EXERCISE GOAL:
Give the count of lines in the entries below that contain the string "rằng", and only that count.

──────── DATA PROVIDED ────────

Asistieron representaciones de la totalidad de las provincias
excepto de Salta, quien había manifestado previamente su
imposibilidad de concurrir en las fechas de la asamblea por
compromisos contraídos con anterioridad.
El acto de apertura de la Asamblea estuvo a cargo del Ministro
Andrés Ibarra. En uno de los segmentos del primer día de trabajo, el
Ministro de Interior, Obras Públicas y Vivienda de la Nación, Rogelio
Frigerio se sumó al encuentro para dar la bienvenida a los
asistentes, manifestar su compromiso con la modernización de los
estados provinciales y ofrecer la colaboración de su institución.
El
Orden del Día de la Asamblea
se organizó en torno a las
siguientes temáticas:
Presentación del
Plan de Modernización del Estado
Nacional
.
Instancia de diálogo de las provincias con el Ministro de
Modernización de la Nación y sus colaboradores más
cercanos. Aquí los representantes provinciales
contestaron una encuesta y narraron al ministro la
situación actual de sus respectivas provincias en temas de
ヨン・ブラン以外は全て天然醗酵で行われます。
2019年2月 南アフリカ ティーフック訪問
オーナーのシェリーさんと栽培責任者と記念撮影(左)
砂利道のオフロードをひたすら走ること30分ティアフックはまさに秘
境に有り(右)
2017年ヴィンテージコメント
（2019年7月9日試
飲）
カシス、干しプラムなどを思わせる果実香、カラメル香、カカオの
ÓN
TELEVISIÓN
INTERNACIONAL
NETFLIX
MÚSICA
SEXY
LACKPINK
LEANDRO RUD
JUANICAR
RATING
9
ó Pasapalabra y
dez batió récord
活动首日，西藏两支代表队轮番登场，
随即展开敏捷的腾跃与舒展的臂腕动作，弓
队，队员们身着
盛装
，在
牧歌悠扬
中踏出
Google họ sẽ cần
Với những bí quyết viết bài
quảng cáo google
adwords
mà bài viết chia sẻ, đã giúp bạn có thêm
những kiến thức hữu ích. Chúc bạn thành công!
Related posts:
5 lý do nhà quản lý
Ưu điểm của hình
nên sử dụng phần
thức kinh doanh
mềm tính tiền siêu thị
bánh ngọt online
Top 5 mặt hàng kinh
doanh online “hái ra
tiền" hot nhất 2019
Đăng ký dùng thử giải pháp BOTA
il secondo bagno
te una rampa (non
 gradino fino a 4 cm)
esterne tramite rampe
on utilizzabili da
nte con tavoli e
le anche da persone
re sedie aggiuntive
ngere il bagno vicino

────────
──────── DATA PROVIDED ────────

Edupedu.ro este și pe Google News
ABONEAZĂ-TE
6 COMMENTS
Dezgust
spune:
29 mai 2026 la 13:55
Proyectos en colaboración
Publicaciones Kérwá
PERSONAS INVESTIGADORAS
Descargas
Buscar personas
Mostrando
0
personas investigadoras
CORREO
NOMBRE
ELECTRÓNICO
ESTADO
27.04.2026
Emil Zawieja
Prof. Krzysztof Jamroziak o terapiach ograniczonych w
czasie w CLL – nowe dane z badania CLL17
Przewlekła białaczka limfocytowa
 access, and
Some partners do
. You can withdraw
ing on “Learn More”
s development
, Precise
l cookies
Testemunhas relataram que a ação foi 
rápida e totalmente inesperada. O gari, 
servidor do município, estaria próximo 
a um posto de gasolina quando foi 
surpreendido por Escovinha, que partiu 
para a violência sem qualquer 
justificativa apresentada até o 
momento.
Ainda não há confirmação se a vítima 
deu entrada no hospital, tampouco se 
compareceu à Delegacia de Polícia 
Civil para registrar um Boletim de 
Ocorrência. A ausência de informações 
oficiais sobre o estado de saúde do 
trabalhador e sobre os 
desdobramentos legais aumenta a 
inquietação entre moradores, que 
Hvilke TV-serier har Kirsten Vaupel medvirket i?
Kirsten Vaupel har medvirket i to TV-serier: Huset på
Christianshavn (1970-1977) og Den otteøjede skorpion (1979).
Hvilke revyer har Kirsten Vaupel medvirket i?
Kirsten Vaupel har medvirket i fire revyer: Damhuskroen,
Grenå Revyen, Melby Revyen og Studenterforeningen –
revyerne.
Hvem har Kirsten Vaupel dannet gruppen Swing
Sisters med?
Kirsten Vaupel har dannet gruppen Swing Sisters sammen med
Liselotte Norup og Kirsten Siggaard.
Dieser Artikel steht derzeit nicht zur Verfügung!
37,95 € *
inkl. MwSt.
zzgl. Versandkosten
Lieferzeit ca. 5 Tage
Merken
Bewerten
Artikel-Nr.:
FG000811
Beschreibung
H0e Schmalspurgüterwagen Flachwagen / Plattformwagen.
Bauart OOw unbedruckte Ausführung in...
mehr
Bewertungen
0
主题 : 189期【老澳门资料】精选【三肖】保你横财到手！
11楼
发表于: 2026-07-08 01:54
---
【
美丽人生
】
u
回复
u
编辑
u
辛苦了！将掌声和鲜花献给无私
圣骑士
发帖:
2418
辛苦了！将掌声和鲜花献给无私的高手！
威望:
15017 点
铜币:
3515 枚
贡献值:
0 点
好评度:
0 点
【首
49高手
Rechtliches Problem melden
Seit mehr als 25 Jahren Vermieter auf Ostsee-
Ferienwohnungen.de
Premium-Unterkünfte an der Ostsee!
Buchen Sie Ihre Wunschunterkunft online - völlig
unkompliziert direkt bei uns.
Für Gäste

────────
──────── DATA PROVIDED ────────

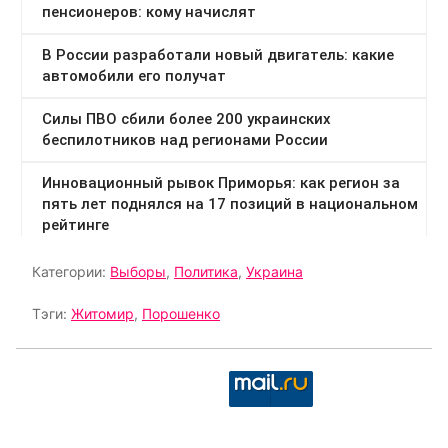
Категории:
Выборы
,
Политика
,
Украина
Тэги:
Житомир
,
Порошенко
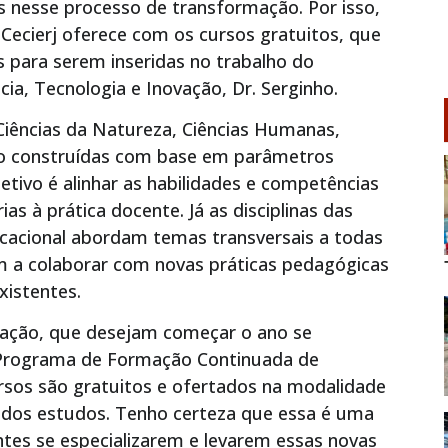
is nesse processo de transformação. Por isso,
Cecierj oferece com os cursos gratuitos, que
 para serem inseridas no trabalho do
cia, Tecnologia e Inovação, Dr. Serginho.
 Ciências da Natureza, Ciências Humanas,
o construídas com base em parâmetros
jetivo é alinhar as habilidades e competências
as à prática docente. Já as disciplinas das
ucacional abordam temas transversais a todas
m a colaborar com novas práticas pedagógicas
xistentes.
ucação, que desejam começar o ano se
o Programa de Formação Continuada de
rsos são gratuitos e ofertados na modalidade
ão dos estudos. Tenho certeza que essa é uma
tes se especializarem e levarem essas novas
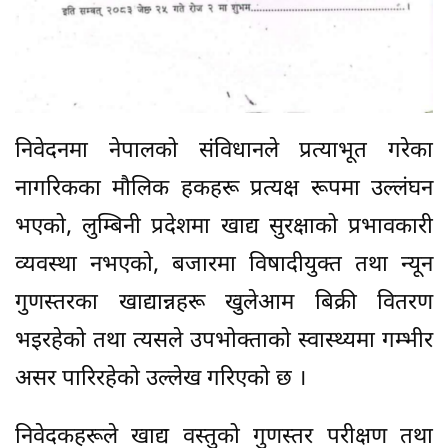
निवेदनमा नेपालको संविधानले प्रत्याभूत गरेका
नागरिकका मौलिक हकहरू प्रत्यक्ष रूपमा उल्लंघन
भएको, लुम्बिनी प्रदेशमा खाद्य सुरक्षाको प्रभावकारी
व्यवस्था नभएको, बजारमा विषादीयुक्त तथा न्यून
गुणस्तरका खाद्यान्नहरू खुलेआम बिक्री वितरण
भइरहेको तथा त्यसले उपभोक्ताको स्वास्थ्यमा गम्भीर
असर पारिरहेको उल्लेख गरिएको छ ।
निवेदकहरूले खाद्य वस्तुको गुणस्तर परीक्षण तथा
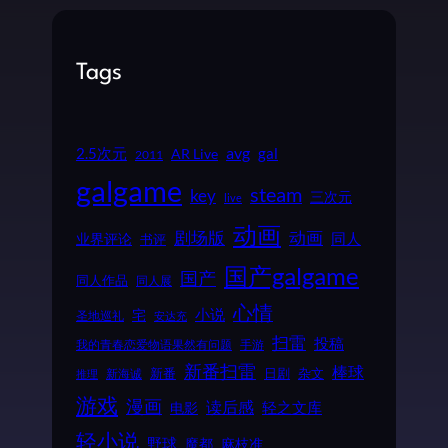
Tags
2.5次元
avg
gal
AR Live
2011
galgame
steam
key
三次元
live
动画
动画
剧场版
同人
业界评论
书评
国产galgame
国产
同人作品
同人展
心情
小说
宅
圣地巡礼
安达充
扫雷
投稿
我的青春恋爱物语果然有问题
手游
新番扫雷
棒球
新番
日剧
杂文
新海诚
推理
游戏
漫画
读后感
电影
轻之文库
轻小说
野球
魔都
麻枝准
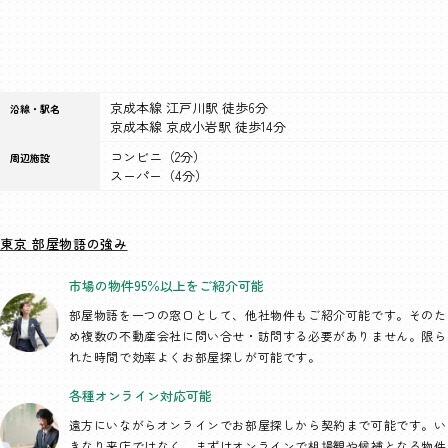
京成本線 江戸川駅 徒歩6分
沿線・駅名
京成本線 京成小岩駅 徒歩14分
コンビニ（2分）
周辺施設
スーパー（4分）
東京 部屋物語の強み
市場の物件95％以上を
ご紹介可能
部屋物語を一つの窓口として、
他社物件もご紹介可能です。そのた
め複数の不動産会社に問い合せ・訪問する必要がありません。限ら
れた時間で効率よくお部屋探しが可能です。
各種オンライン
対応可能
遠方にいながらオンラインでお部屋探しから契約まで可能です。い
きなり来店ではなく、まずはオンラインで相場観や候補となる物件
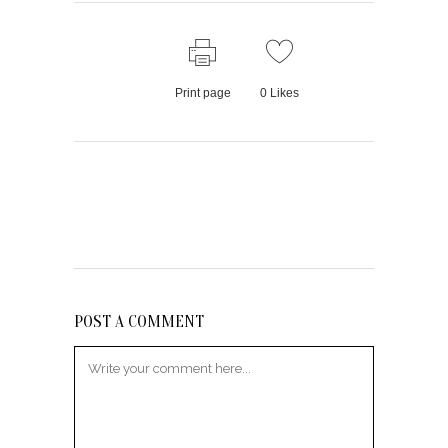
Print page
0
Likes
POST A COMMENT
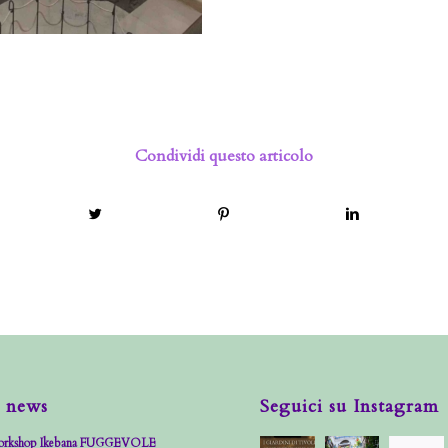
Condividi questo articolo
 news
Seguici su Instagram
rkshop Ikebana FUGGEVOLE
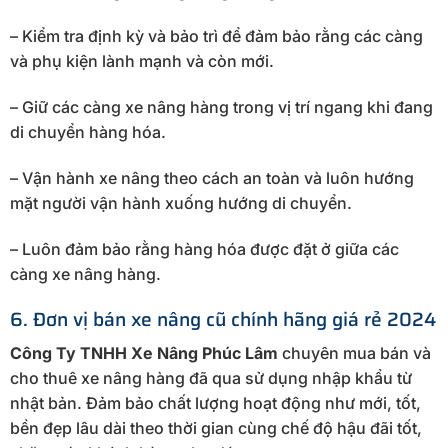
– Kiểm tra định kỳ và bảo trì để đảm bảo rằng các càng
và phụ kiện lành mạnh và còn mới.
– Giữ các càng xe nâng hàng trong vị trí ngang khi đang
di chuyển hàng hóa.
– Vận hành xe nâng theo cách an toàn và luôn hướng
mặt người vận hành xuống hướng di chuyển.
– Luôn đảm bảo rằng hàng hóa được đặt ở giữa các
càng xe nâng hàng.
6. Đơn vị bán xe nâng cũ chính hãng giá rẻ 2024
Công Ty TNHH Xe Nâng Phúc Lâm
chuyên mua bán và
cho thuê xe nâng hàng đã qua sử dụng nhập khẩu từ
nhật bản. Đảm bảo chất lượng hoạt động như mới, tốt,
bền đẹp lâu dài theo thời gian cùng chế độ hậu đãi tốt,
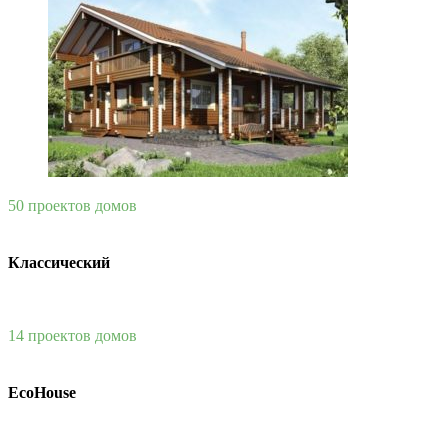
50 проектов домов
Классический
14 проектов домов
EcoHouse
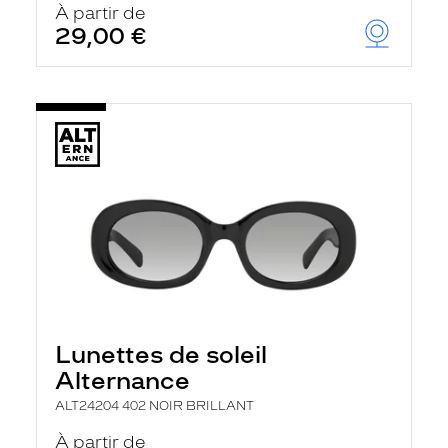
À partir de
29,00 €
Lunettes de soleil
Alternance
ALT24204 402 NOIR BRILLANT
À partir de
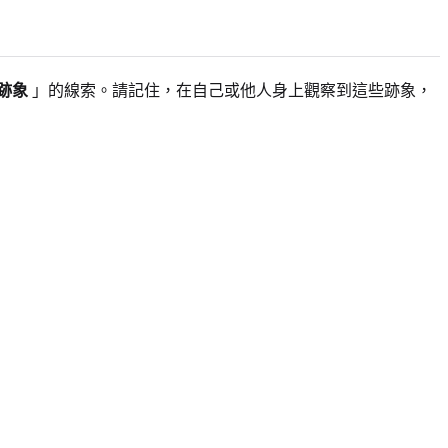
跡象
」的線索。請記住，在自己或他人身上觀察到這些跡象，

────────

EXERCISE RESPONSE:
2